(Records from a collection)
• • • •

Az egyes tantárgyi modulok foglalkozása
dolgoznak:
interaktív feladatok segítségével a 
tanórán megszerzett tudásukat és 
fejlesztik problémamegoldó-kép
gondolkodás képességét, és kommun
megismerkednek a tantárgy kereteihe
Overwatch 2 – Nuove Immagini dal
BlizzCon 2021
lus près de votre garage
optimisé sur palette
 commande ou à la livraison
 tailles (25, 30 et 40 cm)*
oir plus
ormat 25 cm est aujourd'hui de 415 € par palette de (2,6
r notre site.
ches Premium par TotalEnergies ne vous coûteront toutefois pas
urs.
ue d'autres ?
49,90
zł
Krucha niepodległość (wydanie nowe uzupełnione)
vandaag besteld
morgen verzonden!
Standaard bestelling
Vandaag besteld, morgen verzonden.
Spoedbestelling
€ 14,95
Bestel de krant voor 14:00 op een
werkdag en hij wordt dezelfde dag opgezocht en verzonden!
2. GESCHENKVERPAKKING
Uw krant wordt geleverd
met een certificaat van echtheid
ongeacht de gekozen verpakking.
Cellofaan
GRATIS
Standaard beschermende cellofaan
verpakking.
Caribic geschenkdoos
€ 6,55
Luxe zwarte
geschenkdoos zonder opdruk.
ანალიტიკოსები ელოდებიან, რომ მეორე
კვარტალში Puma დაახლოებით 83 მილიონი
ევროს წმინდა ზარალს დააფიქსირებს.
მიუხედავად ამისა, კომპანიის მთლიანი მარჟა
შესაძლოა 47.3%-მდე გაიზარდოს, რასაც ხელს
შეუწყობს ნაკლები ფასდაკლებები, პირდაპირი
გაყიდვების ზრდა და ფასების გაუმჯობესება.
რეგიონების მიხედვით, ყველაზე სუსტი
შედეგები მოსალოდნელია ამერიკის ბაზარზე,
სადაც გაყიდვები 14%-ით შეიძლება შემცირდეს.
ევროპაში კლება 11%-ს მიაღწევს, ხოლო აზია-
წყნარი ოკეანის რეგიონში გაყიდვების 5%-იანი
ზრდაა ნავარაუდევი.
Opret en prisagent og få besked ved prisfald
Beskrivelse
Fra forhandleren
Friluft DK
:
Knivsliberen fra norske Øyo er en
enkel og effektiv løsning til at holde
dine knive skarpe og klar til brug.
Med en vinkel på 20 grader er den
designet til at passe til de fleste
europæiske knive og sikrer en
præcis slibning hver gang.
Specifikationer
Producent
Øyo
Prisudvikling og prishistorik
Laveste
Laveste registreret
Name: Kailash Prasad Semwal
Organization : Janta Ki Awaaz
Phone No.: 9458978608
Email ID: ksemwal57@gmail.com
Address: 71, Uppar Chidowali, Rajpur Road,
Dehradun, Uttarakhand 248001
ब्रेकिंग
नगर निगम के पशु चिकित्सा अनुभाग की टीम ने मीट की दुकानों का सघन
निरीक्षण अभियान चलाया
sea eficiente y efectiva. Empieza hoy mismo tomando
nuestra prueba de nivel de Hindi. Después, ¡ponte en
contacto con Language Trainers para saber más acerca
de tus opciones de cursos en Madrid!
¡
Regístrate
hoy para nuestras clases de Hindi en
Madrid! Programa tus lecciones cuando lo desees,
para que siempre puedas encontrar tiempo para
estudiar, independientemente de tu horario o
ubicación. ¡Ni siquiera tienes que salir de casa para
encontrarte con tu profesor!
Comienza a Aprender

• • • •

YOUR GOAL: Pick out and copy the lines of the entries that hold the string "morgen".

RESULT OF THIS TASK:
morgen verzonden!
Vandaag besteld, morgen verzonden.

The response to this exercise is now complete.